The remaining sections of the Regulations are extensive and dealt with the duties of Officers and men; the felonies, misdemeanours and offences with which they had to deal with and the steps which had to be taken to apprehend offenders.

The Constable was instructed; ‘inter alia’ “If at any time he requires immediate assistance, and cannot in any other way obtain it, he must ‘SPRING HIS RATTLE’ but this is to be done as seldom as possible, for such an alarm often creates the inconvenience, which it is intended to prevent, by assembling a crowd, thus giving an opportunity of escape to criminals. 

These instructions strike one as being very complete and are so sound as to supply fundamental principles on which to base a modern text-book on Police work.

Strange to say, although public houses appeared in those days to have no closing hours, there was no mention of the offence of being drunk.

In the Metropolitan District, Superintendents used to discharge drunks from the Police Station and it was not until 1883 that these charges were brought before a Magistrate. It appears that this offence was not put on the Statute Book until some years later.

Mr. Henry Solomon was the first Chief Officer of Police; he had a tragic end however in 1844 when he was murdered in the Police Station by a man named Lawrence, who was arrested, tried, convicted and hanged. Henry Solomon’s ‘staff of office’ is in The Brighton Museum.

Watch Committee

In 1854 Brighton became incorporated and the Watch Committee took over from the Town Commissioners, the watching or policing of the Borough. The Force at this time consisted of a Chief Officer, two Superintendents, seven Inspectors and fifty one constables, whose minimum pay at that time was £1 a week. At the first meeting of the Watch Committee it was considered what number of men would be sufficient to act as constables for the Borough for preserving the peace by day and night, preventing robberies and other felonies, and of apprehending offenders against the peace; it was decided to increase the strength by ten.

In those days there was no annual or weekly leave granted to members of the Police force, nor was there any provision made for the payment of wages to men who were absent from duty through sickness. At their discretion the Committee paid two thirds of the pay to the constables on sick leave, – if it was recommended by the Chief Officer.

A Police Surgeon was appointed and the Council decided to furnish a detective Officer with a suit of plain clothes. In 1855 it was decided that in future, constables should have frock coats in lieu of the dress coats.

The following year, on the passing of an Act of Parliament, it was enacted that one-quarter of the charge of the pay and clothing of the Police of any Borough, the population of which exceeded 5,000, would be made by the Government on receipt of a Certificate that the Police had been maintained in a state of efficiency during the previous year.

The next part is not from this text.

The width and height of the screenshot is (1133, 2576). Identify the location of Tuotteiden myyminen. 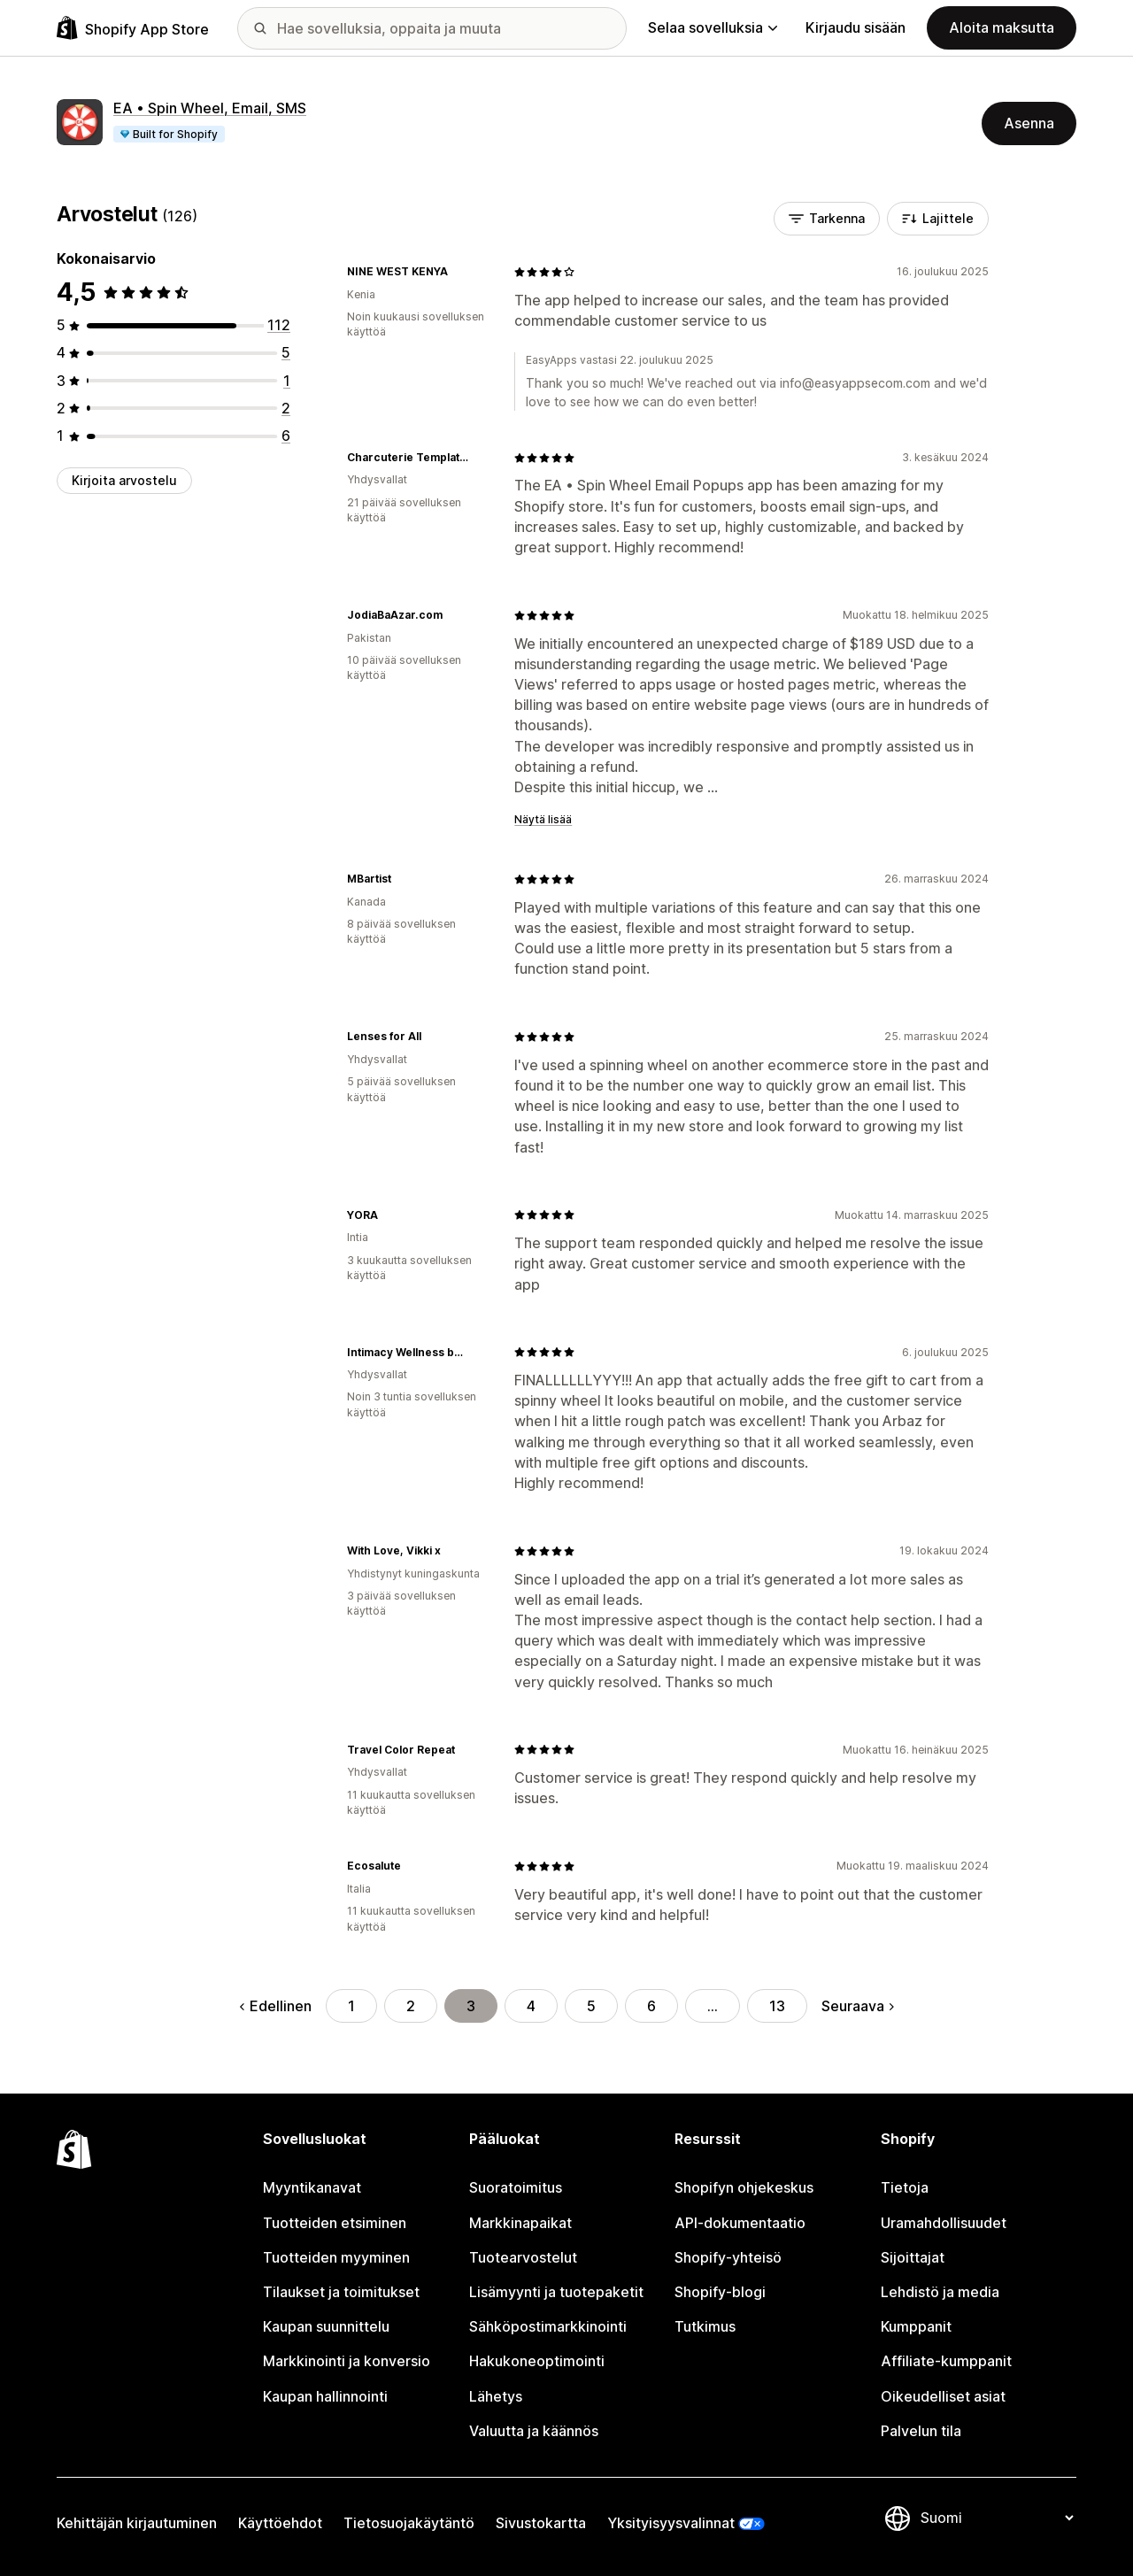
(336, 2257).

The early Chief Officers must have had a very disappointing time trying to get their men to live up to a high standard which was held out to them in their Regulations when joining the Service.

Discipline

Strong drink then, which led to their drunkenness, was one offence for which many officers appeared to be guilty of and as a result were dismissed. Another was being asleep on duty (either standing or sitting) was a very close second offence in which police officers were dismissed. There are many such offences appearing in the discipline books.

A report submitted to the local watch Committee indicated that the inhabitants in many parts of the town complained that they scarcely ever saw a policeman. An increase in the personnel of the force was asked for in consequence of the growth of the town, especially the north part near the Level. It was also pointed out that many of the residents lived a mile and a half from the police station (The Town Hall.) As a result it was decided to increase the Force by ten persons.

In 1865, there was a further increase of ten men for the Force and this then brought the total strength up to 100 men, which included four sergeants, a clerk, two detectives and a reserve man. Just six years later it was again increased, by another 8 men.